LaTeX + Git + Travis → release pdf

Build Status

Write LaTeX, push to git, let Travis automatically build your file and release a pdf automatically to GitHub releases when the commit was tagged.

This repository contains an overview of the methods you could use to build your LaTeX on a remote server (continuous integration server). You want that because then every time you push it will automatically check if you pushed valid LaTeX. If you are looking for instructions to build LaTeX locally, look here. If you are looking for instructions to build LaTeX on GitLab CI, have a look below.

Table of Contents

Choose your build method

Tectonic

Thanks to Dan Foreman-Mackey for writing about Tectonic. The first two methods do not use the pdflatex engine to compile, but Tectonic which is a fork of XeTeX (thanks to ShreevatsaR for pointing this out). Please leave a comment to vote for adding documentation about using Tectonic at https://github.com/tectonic-typesetting/tectonic/issues/373

Important note: there have been recurring problems with the persistent urls from which the packages are downloaded, if you encounter this (e.g. 'PURL setup link has expired SSL certificate' or 'couldn't probe ...') then you can try the workaround described at https://github.com/tectonic-typesetting/tectonic/issues/131#issuecomment-435792227

Pro:

  • automatically loops TeX and BibTeX as needed, and only as much as needed
  • automatically downloads LaTeX packages which are needed
  • can generate an index
  • fastest build time
  • also can use biber

Con:

  • Tectonic does not support the -shell-escape flag at the moment (see tectonic/#38), which is required for example by the minted package. The pdflatex way (below) has been tested to work with the minted package.

We will quickly compare two methods to use Tectonic, after that we will discuss more conventional methods which can compile with pfdlatex, lualatex etc.

Note that since May 2018 Travis moved open source to travis-ci.com (instead of travis-ci.org). Travis is also now available as GitHub App in the Marketplace, but old repositories (like this one) are still on travis-ci.org.

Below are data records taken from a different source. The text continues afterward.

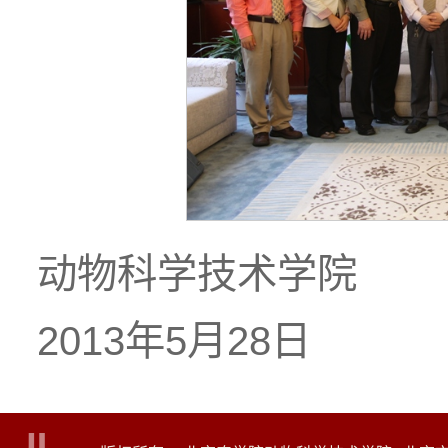
动物科学技术学院
2013年5月28日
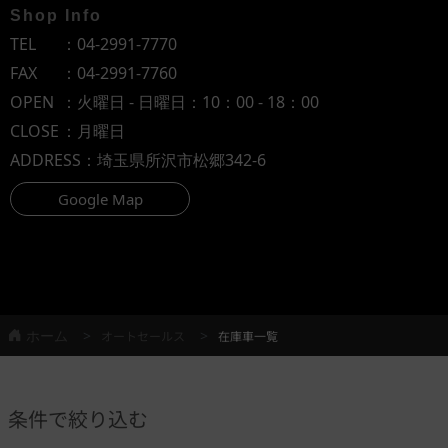
Shop Info
TEL
：
04-2991-7770
FAX
：04-2991-7760
OPEN
：火曜日 - 日曜日：10：00 - 18：00
CLOSE
：月曜日
ADDRESS
：埼玉県所沢市松郷342-6
Google Map
ホーム
オートセールス
在庫車一覧
条件で絞り込む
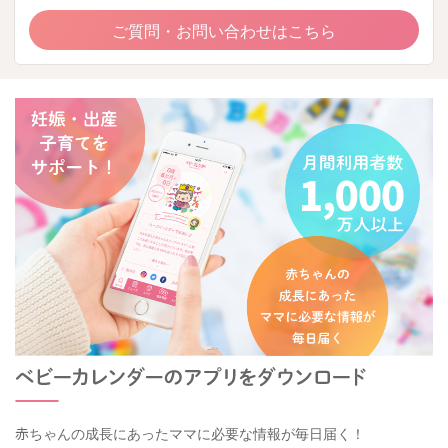
ご質問・お問い合わせはこちら
赤ちゃんの成長にあったママに必要な情報が毎日届く！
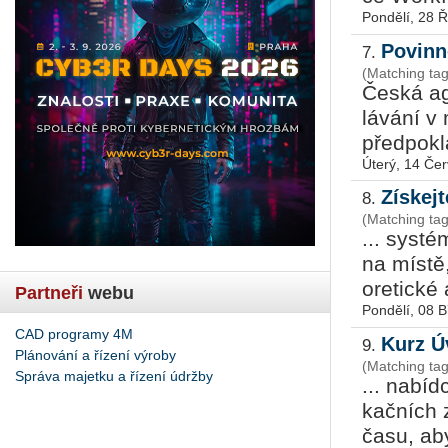
Pondělí, 28 Ř
Povinn
7.
(Matching tag
Česká agen
lá­vá­ní v
před­po­kl
Úterý, 14 Če
Získej
8.
(Matching ta
... sys­t
na místě,
o­re­tic­ké
Partneři
webu
Pondělí, 08 
CAD programy 4M
Kurz 
9.
Plánování a řízení výroby
(Matching tag
Správa majetku a řízení údržby
... na­bíd
kač­ních 
času, aby 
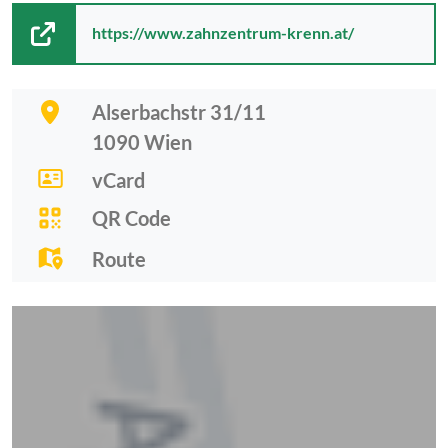
https://www.zahnzentrum-krenn.at/
Alserbachstr 31/11
1090
Wien
vCard
QR Code
Route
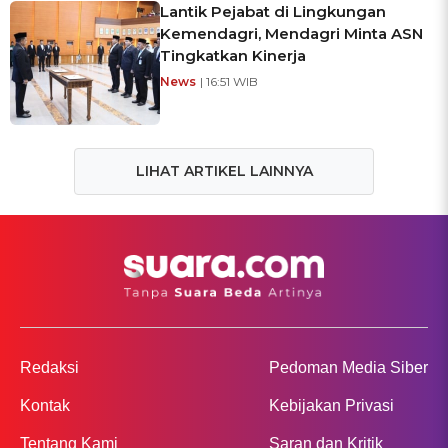
Lantik Pejabat di Lingkungan
Kemendagri, Mendagri Minta ASN
Tingkatkan Kinerja
News
| 16:51 WIB
LIHAT ARTIKEL LAINNYA
Redaksi
Pedoman Media Siber
Kontak
Kebijakan Privasi
Tentang Kami
Saran dan Kritik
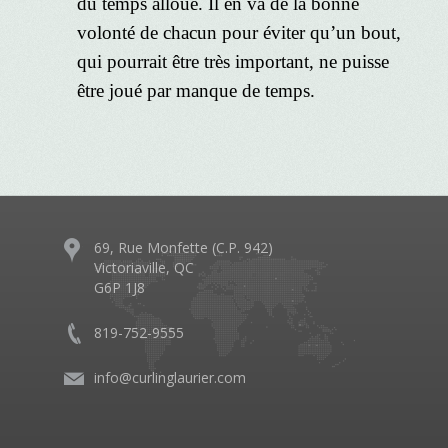
du temps alloué. Il en va de la bonne
volonté de chacun pour éviter qu’un bout,
qui pourrait être très important, ne puisse
être joué par manque de temps.
69, Rue Monfette (C.P. 942)
Victoriaville, QC
G6P 1J8
819-752-9555
info@curlinglaurier.com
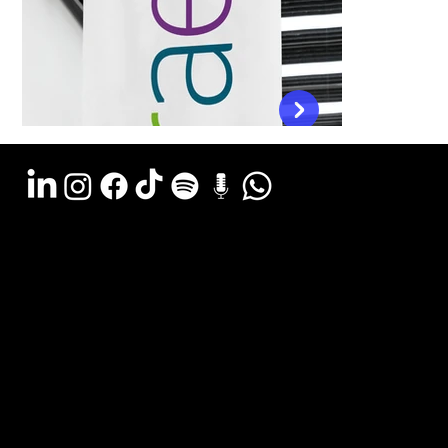
Argentina - (11) 6078-0529
LATAM WA - +54 (911) 6078-0529
Miami - +1 (786) 772-6166
Email: hola@estudiocks.com.ar
© Copyright Site Protect
Política de privacidad y protección de datos
Política de contratación del servicio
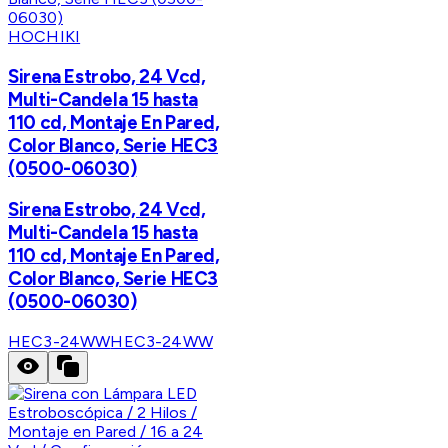
HOCHIKI
Sirena Estrobo, 24 Vcd,
Multi-Candela 15 hasta
110 cd, Montaje En Pared,
Color Blanco, Serie HEC3
(0500-06030)
Sirena Estrobo, 24 Vcd,
Multi-Candela 15 hasta
110 cd, Montaje En Pared,
Color Blanco, Serie HEC3
(0500-06030)
HEC3-24WW
HEC3-24WW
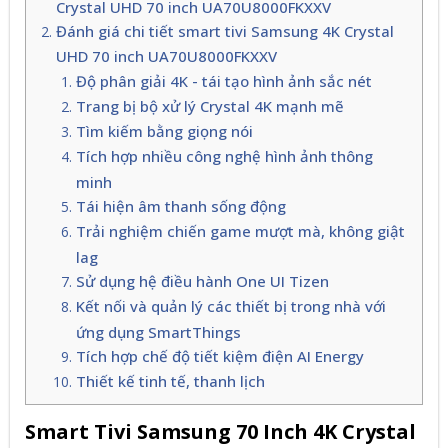
Crystal UHD 70 inch UA70U8000FKXXV
Đánh giá chi tiết smart tivi Samsung 4K Crystal
UHD 70 inch UA70U8000FKXXV
Độ phân giải 4K - tái tạo hình ảnh sắc nét
Trang bị bộ xử lý Crystal 4K mạnh mẽ
Tìm kiếm bằng giọng nói
Tích hợp nhiều công nghệ hình ảnh thông
minh
Tái hiện âm thanh sống động
Trải nghiệm chiến game mượt mà, không giật
lag
Sử dụng hệ điều hành One UI Tizen
Kết nối và quản lý các thiết bị trong nhà với
ứng dụng SmartThings
Tích hợp chế độ tiết kiệm điện AI Energy
Thiết kế tinh tế, thanh lịch
Smart Tivi Samsung 70 Inch 4K Crystal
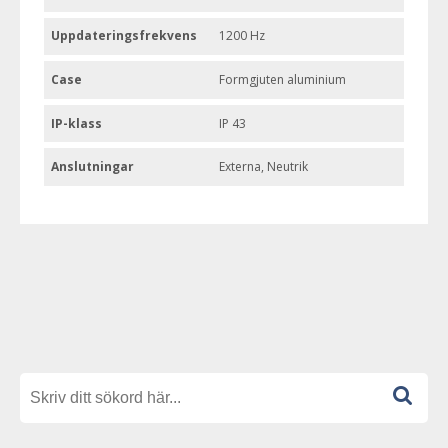
Uppdateringsfrekvens
1200 Hz
Case
Formgjuten aluminium
IP-klass
IP 43
Anslutningar
Externa, Neutrik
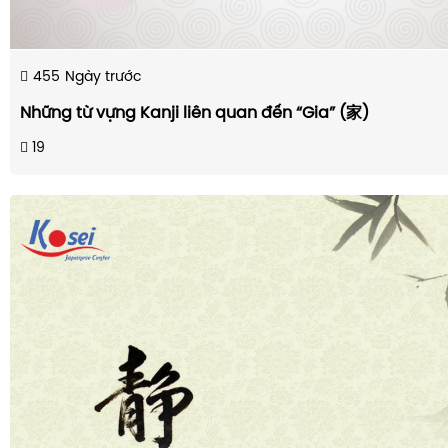
455
Ngày trước
Những từ vựng Kanji liên quan đến “Gia” (家)
19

1. Docker image with Tectonic

Thanks to Norbert Pozar (@rekka) for providing the original Docker image. Manuel (@WtfJoke) extended it by integrating biber. Docker provides the ability to download a pre-installed Tectonic and then run it on your LaTeX files.

Pro:

  • Tectonic is ready really fast, because downloading the image is all it takes
  • The Docker image is really small, around 75MB
  • Works with bibtex automatically
  • Can automatically deploy pdfs
  • Works with biber

Con:

  • Slower than the other methods because all packages have to be reinstalled every time

Build time example file: two minutes

Want this? Instructions below.

2. Miniconda with Tectonic

Pro:

  • It is also fast because tectonic and packages are cached
  • Can automatically deploy pdfs
  • Can work with Biber, thanks to Malcolm Ramsay who made it work.

Con:

  • Cache is bigger, although still small enough to not really be a disadvantage

Build time example file: 1-2 minutes

Want this? Instructions below.

3. Docker image with TeX Live

This method downloads a docker image which contains a small TeX Live installation. Thanks to Andreas Strauman for figuring this out, give his tex.stackexchange.com answer an upvote if you like it! At the moment it uses latexmk to compile pdfs which is configured to run pdflatex by default, but it should be easy to configure it for other tex engines.

Pro:

  • Very clean build files, only a very short .travis.yml file is needed.
  • You can specify options in your .travis.yml, for example which files to build and which packages to install.
  • You can also provide extra latexmk flags, for example -dvi to generate a dvi file.

Con:

  • Packages are (not yet) cached, so the build time is long
  • You still need to specify which packages you require to be installed (unless you use the texliveonfly image, see the instructions below)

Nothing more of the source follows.